▸ Data provided
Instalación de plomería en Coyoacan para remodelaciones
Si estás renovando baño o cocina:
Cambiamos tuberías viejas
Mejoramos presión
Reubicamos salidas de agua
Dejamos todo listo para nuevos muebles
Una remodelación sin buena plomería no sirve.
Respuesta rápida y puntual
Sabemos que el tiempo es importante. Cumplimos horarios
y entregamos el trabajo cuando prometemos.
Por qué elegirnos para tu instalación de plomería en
---
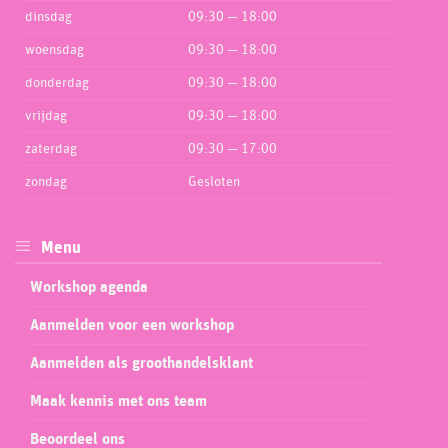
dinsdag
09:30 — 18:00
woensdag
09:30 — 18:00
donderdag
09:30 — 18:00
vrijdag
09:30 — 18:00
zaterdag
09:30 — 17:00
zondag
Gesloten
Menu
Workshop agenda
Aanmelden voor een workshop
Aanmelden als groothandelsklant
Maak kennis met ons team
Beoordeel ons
* * *
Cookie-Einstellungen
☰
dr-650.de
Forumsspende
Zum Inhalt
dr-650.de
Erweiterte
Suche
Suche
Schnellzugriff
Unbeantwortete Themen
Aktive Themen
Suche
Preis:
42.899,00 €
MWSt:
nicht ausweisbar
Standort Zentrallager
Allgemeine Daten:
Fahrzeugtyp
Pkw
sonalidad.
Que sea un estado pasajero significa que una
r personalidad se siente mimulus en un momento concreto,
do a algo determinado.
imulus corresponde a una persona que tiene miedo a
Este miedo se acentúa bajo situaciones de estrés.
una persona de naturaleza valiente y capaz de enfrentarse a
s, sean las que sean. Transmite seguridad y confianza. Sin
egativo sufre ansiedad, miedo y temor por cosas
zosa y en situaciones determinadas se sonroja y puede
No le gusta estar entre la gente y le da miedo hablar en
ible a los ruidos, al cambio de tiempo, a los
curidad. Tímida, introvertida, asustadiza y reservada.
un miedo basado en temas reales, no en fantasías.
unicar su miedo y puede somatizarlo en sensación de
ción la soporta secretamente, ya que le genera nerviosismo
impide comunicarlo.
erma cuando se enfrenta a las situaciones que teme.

▸ Work instructions
Beginning with the line holding "Standort Zentrallager" and ending with the line holding "No le gusta", write out the stretch of material above exactly; add no further lines.

▸ Exercise output
Standort Zentrallager
Allgemeine Daten:
Fahrzeugtyp
Pkw
sonalidad.
Que sea un estado pasajero significa que una
r personalidad se siente mimulus en un momento concreto,
do a algo determinado.
imulus corresponde a una persona que tiene miedo a
Este miedo se acentúa bajo situaciones de estrés.
una persona de naturaleza valiente y capaz de enfrentarse a
s, sean las que sean. Transmite seguridad y confianza. Sin
egativo sufre ansiedad, miedo y temor por cosas
zosa y en situaciones determinadas se sonroja y puede
No le gusta estar entre la gente y le da miedo hablar en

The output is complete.